Visiting Chiang Mai, Lamphun, Lampang, Ban Tha Pla Duk
As I already mentioned, I left the bike and most of my gear in the Chian Guesthouse and took a bus back down to Chiang Mai. Two reasons for that decision: Only a year ago I have ridden my bike from Chiang Rai to Chiang Mai plus the #118 between Wiang Pa Pao and Doi Saket is nowadays under massive extension construction. And believe me, you don´t want to be out there on your bike at the moment. Not now and I would guess not for the coming year at least. Very dusty (or muddy in the wet) and no space on the side with heaps of traffic. Simply don´t do it!
The other option would of course have been to take bike and gear down on the "Greenbus" with me but I decided to come back to Chiang Rai and continue on a more eastern route that I haven´t done yet. On my way towards Bangkok I am currently planning to stop at Phayao, Phrae and Uttaradit. All places that are still on my to-do list.

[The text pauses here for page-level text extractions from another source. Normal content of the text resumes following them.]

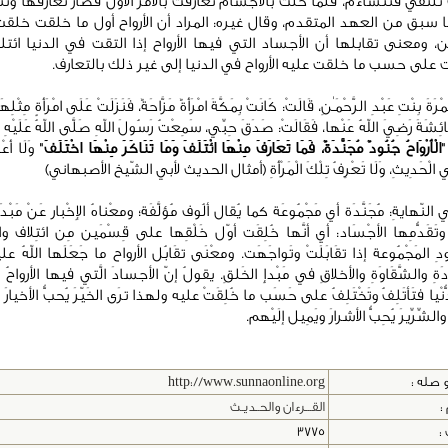
تلتقي فتتشاءم، فلما حلت بالأجسام تعارفت بالأمر الأول فصار تعارفها وتن
 سبق من العهد المتقدم، وقال غيره: المراد أن الأرواح أول ما خلقت خلق
 ومعنى تقابلها أن الأجساد التي فيها الأرواح إذا التقت في الدنيا ائتل
 على حسب ما خلقت عليه الأرواح في الدنيا إلى غير ذلك بالتعارف.
ْرَةَ بِنْتِ عَبْدِ الرَّحْمَـٰنِ، قَالَتْ: كَانَتْ بِمَكَّةَ امْرَأَةٌ مَزَّاحَةٌ، فَنَزَلَتْ عَلَى امْرَأَةٍ مِثْلِهَا
ائِشَةَ رَضِيَ اللهُ عَنْها، فَقَالَتْ: صَدَقَ حِبِّي، سَمِعْتُ رَسُولَ اللهِ صَلَّى اللهُ عَلَيْهِ و
"
الْأَرْوَاحُ جُنُودٌ مُجَنَّدَةٌ، فَمَا تَعَارَفَ مِنْهَا ائْتَلَفَ وَمَا تَنَاكَرَ مِنْهَا اخْتَلَفَ
" وَلَا أَعْلَ
ي الْحَدِيثِ، وَلَا تَعْرِفُ تِلْكَ الْمَرْأَةِ (أمثال الحديث لأبي الشّيخ الأصبهاني)
لنّهايةِ: مُجَنَّدَة أي مَجْمُوعَة كما يُقال ألُوف مُؤلَّفَة؛ ومعْناهُ الإِخْبار عَنْ مَبْدَإ
ح وتَقَدُّمِها الأجْسَاد: أي أنَّها خُلِقَت أوّل خَلْقِها على قِسْمَين مِن ائتِلاف وا
ِ المَجْمُوعة إذا تقَابَلَتْ وتَواجَهَت. ومعْنَى تقَابُل الأرواح ما جَعَلَها اللهُ عل
َةِ والشَّقَاوَةِ والأخلاقِ في مَبْدإِ الخَلقِ. يقولُ إنّ الأجسادَ الَّتي فيها الأرواحُ تَ
نْيا فتَأتَلِفُ وتَخْتَلِفُ على حَسَب ما خُلِقَتْ عليه ولهذا ترَى الخَيّرَ يُحبُّ الأخيارَ
شِّرِّيرَ يُحِبُّ الأشرارَ ويَمِيل إلَيْهم.
 صله :
http://www.sunnaonline.org
:
القـــرءان والحــديـث
 :
3775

Back to the time I spent down in and around Lamphun: As I mentioned before I was invited to attend a Northern Thai wedding in the Lamphun Province and was shown around the area by my friends from Trang while down there. In case you are my facebook "friend" you may have seen some of the photos but my whole family for instance is boycotting this social media for good reasons and I still would like them to get some impressions of the last few days too. My apologies for boring anybody else but at least you get another chance to look at some great pics featuring myself.....
No question where I was having my breakfast before boarding the bus to Chiang Mai. At the noodle soup restaurant right next to the Chiang Rai clocktower. The daily demand for freshly prepared wontons in this rather small establishment is hard to believe. I guess this bag full of minced meat will allow for 1000 of them. Per day!
At the Chiang Mai bus station with the vehicle I came down on in the background. The VIP buses were sold out on that particular day so I had to go for the 2nd best called X-class. Still quite comfortable at 180 Baht a ticket. As this is a cycling blog I did of course enquire on the possibility to take your steed. No problem was the answer at both bus stations. You may have to take the front wheel off though and the extra charge will be 100 Baht. I am saying this as you really should avoid cycling on Hway 118 until the roadworks are finished and there are no real alternatives if you wish to ride between the two Chiang towns.
Looking down on Ban Tha Pla Duk / Lamphun Province, my "home" for the 6 days while attending the wedding. Gorgeous setting, nestling between green, green rice and the mountains
The house I stayed in over the few days. Extremely functional interior design in those 100% wooden buildings as anything is happening outside in the communal areas.....
....like having dinner with the family under minimal illumination. I can hardly describe the hospitality I have received in Ban Tha Pla Duk and that´s not because I am such a nice person but because they are!
I could do a whole page just on the extremely colourful ceremony but I try to reduce myself to three. The couple itself in front of parents and dignitaries...
..and -to me- the moment of the day. In Gonn´s (the bride´s father) speech he openly admitted this is the first public performance in his life and therefore he practised every single day talking to his pigs... His major concern was not the quality of the speech though but that the pigs may have lost weight by listening to him. Hilarious!
Taking a guided tour through the historic site of Wiang Kum Kam. A former 13th century kingdom that was buried under flood sand and only got excavated in 1984.
Producing elephant poo paper at the Lampang Elephant Conservation Center. I am being serious! Though the outcome wasn´t the finest, I thought. Neither the structure of the paper nor the smell...
Lampang is the pottery centre of Thailand and this huge outlet of the Indra company sells wonderfully coloured china ware that I otherwise only know from Southern Europe, Spain in particular.
Mrs. Bussabongpeerapat and one of her nieces in one of her organic rice paddies. You should really taste their products if you get a chance. The rice doesn´t require any salt for cooking, I wasn´t even aware rice can have that much flavour!
My farewell shout for the great time I was given at the wedding and the time around it. If you ever come to Chiang Mai and have your own transport, do visit the Ohkajhu Organic Farm and Restaurant approximately 5 km north of town. They are the front runners of organic food in Thailand and you certainly pay a bit more at their restaurants but you get a lot more too. On the photo you see our order: fish and chips with salad; avocado-crab salad on the left and a salmon-mango salad on the top. By no means less exciting were the herb bruschetta and the infused drinking water, this one being the strawberry-oregano version. Still "only" 30 € for the whole lot.
The VIP bus that took me back to Chiang Rai for 280 Baht / 8 €. Very good value for the 3 1/2 hour ride I believe. I had one of the single seats on the left and it really is like flying business class.